I want to do that work on the personal level, starting with my own life, and moving out into my community and the broader Earth communities in which we all live.
The climate issue, like no other in human history, has made our planetary connectedness clear. We must work together, from pole to pole, to solve the problem of climate instability that industrial civilization has wrought.
If we don’t get on in immediately, we may very well spiral into another Great Extinction, possibly soon enough for current generations of humans—me and my children and their children—to live and die through.
Faced with a negative reality of this magnitude, many of us tend to just turn away in numbed grief and try to ignore it because, sadly, “there’s nothing we can do about it.”
My own sense of being caught in a tidal current pulling me back from whatever it is I’m supposed to be doing may have a lot to do with the despairing feeling that whatever I try to do will not be enough.
But I have to do it anyway, and so do you.
Winter Solstice is the time of year when I try to retreat from the furious churning of life and recalibrate, retune, reflect.
How can I use the gifts I have been given to make a positive difference, moving outward from myself, my family and local community, to the larger circles of life I love?
My greatest gift and abiding passion has always been writing. As soon as I learned to write, I began writing stories and poems that celebrated the natural world and honored the spirits of the Earth.
As a 21st century writer, I have the ability to project my words and perspectives far beyond the confines of the old spiral-bound notebooks I used to keep as a child. I have the potential to engage in dialogue with people all across the globe, and if you’re reading this, so do you.
As a teacher, I have the ability to begin conversations with students about the difficult ecological crises that are already beginning to unfold, and the social and environmental injustices that they are spawning. I can offer students the tools and strategies for continuing these conversations across the globe through our amazing new digital technologies.
In the past year, without a great deal of focus on my part, my blog has been viewed more than 20,000 times by visitors from more than 130 countries around the world.
My little blog is just a very small drop in the great ocean of digital conversations, but even so, it is possible that some of those 20,000 readers came away with a new idea or an affirmation of their own thinking, or a challenge to their habitual perspectives, that could start a chain reaction among their friends and digital connections that could, seriously, change the world.

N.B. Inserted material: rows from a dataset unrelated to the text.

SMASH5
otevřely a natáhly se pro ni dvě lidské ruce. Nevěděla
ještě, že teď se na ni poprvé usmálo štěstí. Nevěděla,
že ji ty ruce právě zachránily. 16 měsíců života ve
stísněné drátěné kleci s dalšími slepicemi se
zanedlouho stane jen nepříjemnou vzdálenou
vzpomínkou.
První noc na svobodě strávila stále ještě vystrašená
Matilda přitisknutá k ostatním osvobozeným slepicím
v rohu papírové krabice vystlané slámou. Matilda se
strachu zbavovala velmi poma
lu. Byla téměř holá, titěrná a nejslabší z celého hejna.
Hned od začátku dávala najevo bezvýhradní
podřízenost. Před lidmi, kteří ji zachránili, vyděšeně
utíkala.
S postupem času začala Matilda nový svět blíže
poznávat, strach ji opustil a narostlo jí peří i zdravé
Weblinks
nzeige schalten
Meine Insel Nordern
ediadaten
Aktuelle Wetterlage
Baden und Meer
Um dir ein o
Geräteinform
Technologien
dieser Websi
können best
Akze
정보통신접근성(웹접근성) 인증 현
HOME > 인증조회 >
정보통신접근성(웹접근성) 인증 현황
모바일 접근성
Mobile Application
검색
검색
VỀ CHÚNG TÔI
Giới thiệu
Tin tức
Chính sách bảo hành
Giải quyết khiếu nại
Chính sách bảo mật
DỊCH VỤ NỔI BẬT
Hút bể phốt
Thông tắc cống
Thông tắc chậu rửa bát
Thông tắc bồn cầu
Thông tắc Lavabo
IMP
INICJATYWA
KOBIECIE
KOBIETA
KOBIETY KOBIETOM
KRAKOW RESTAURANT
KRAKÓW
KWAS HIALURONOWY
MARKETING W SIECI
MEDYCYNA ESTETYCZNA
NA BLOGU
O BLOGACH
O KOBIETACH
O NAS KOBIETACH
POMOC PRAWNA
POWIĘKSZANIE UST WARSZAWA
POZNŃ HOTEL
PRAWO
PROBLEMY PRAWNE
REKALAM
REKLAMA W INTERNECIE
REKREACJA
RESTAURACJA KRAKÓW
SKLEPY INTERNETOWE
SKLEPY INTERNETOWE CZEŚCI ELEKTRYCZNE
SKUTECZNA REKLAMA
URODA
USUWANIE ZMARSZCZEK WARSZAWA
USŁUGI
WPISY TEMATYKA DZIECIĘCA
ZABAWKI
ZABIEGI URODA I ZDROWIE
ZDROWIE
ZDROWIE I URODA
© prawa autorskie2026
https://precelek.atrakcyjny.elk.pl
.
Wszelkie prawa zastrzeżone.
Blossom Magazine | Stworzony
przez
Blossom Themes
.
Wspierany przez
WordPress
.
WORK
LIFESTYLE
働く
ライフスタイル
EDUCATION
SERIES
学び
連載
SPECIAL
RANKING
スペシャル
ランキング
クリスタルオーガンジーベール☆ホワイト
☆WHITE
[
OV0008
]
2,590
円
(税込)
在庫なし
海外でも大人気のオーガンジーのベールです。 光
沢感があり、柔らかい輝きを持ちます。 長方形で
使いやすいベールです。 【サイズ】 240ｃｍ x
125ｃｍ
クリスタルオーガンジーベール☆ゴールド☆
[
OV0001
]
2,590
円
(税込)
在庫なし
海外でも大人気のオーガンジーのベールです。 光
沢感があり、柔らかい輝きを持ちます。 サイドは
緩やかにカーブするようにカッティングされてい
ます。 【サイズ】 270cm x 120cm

Rupert Sheldrake argues that “The fields organizing the activity of the nervous system are inherited through morphic resonance, conveying a collective, instinctive memory. Each individual both draws upon and contributes to the collective memory of the species. This means that new patterns of behaviour can spread more rapidly than would otherwise be possible.”
Sheldrake’s theory is exciting and controversial because if it’s true, it means that none of us has to be bound by the heavy burden of habit and cultural inertia, the industrial tide that seems to sweep us along so inexorably.
We have a choice. We can pick up our heads, think for ourselves, seek out others who also want to preserve the ecological health of the planet, and together use our great digitally connected human brain trust to steward and safeguard this planet, not destroy her.
Working together, we could, within a couple of generations, be swimming together joyously in an entirely different sea.
As the Earth wheels slowly back towards the Sun today, this is my steady vow: to keep my head above water, to reach out a hand to others who share my reverence for our beautiful planet and its magnificent life, and to give myself without reserve to the mission of building a strong interconnected movement dedicated to the shift into a sustainable, ecologically sound, joyful future.